_What is needed_:
Can you quote, word for word, every line from the first line of the records below through the line containing "specific locations.", and nothing else?

Dataset excerpts
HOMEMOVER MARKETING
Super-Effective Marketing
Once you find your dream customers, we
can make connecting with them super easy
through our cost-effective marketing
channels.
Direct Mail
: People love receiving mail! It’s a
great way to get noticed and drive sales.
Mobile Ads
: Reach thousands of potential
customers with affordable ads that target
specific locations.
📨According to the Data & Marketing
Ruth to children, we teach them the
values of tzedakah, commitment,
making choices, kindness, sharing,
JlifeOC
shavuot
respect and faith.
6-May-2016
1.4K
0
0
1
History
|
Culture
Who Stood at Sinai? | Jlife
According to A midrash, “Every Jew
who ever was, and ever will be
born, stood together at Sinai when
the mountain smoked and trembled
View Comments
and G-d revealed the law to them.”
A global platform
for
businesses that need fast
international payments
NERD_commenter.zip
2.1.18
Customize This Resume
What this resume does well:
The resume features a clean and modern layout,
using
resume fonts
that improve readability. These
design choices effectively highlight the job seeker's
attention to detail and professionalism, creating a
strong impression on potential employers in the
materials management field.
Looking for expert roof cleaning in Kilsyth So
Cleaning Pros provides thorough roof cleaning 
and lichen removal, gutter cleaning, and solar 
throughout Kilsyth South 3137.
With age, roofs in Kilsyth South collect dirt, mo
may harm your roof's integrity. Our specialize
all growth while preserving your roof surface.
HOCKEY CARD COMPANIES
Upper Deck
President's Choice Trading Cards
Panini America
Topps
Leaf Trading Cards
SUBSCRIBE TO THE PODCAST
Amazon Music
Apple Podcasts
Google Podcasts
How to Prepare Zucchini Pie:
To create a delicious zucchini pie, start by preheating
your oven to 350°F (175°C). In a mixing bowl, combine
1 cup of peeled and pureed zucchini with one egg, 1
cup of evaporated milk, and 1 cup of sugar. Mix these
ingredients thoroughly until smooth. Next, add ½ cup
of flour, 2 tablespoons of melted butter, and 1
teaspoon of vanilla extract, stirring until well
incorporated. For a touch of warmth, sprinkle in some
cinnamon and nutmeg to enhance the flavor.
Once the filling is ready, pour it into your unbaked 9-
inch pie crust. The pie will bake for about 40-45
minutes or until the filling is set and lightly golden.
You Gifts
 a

_Result of the exercise_:
HOMEMOVER MARKETING
Super-Effective Marketing
Once you find your dream customers, we
can make connecting with them super easy
through our cost-effective marketing
channels.
Direct Mail
: People love receiving mail! It’s a
great way to get noticed and drive sales.
Mobile Ads
: Reach thousands of potential
customers with affordable ads that target
specific locations.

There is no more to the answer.